* [Work request]:
The full listing, returned exactly and free of pictures, is the expected answer.

::: Given data

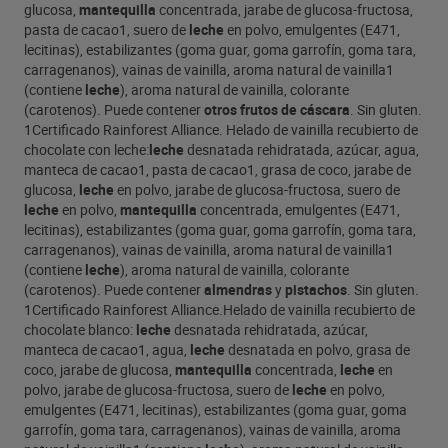
visitar nuestra página web: www.magnumicecream.com.
glucosa,
mantequilla
concentrada, jarabe de glucosa-fructosa,
Magnum. Fiel al placer.
pasta de cacao1, suero de
leche
en polvo, emulgentes (E471,
lecitinas), estabilizantes (goma guar, goma garrofín, goma tara,
carragenanos), vainas de vainilla, aroma natural de vainilla1
(contiene
leche
), aroma natural de vainilla, colorante
(carotenos). Puede contener
otros frutos de cáscara
. Sin gluten.
1Certificado Rainforest Alliance. Helado de vainilla recubierto de
chocolate con leche:
leche
desnatada rehidratada, azúcar, agua,
manteca de cacao1, pasta de cacao1, grasa de coco, jarabe de
glucosa,
leche
en polvo, jarabe de glucosa-fructosa, suero de
leche
en polvo,
mantequilla
concentrada, emulgentes (E471,
lecitinas), estabilizantes (goma guar, goma garrofín, goma tara,
carragenanos), vainas de vainilla, aroma natural de vainilla1
(contiene
leche
), aroma natural de vainilla, colorante
(carotenos). Puede contener
almendras
y
pistachos
. Sin gluten.
1Certificado Rainforest Alliance.Helado de vainilla recubierto de
chocolate blanco:
leche
desnatada rehidratada, azúcar,
manteca de cacao1, agua,
leche
desnatada en polvo, grasa de
coco, jarabe de glucosa,
mantequilla
concentrada,
leche
en
polvo, jarabe de glucosa-fructosa, suero de
leche
en polvo,
emulgentes (E471, lecitinas), estabilizantes (goma guar, goma
garrofín, goma tara, carragenanos), vainas de vainilla, aroma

::::::

* [Solution to this exercise]:
visitar nuestra página web: www.magnumicecream.com.
glucosa,
mantequilla
concentrada, jarabe de glucosa-fructosa,
Magnum. Fiel al placer.
pasta de cacao1, suero de
leche
en polvo, emulgentes (E471,
lecitinas), estabilizantes (goma guar, goma garrofín, goma tara,
carragenanos), vainas de vainilla, aroma natural de vainilla1
(contiene
leche
), aroma natural de vainilla, colorante
(carotenos). Puede contener
otros frutos de cáscara
. Sin gluten.
1Certificado Rainforest Alliance. Helado de vainilla recubierto de
chocolate con leche:
leche
desnatada rehidratada, azúcar, agua,
manteca de cacao1, pasta de cacao1, grasa de coco, jarabe de
glucosa,
leche
en polvo, jarabe de glucosa-fructosa, suero de
leche
en polvo,
mantequilla
concentrada, emulgentes (E471,
lecitinas), estabilizantes (goma guar, goma garrofín, goma tara,
carragenanos), vainas de vainilla, aroma natural de vainilla1
(contiene
leche
), aroma natural de vainilla, colorante
(carotenos). Puede contener
almendras
y
pistachos
. Sin gluten.
1Certificado Rainforest Alliance.Helado de vainilla recubierto de
chocolate blanco:
leche
desnatada rehidratada, azúcar,
manteca de cacao1, agua,
leche
desnatada en polvo, grasa de
coco, jarabe de glucosa,
mantequilla
concentrada,
leche
en
polvo, jarabe de glucosa-fructosa, suero de
leche
en polvo,
emulgentes (E471, lecitinas), estabilizantes (goma guar, goma
garrofín, goma tara, carragenanos), vainas de vainilla, aroma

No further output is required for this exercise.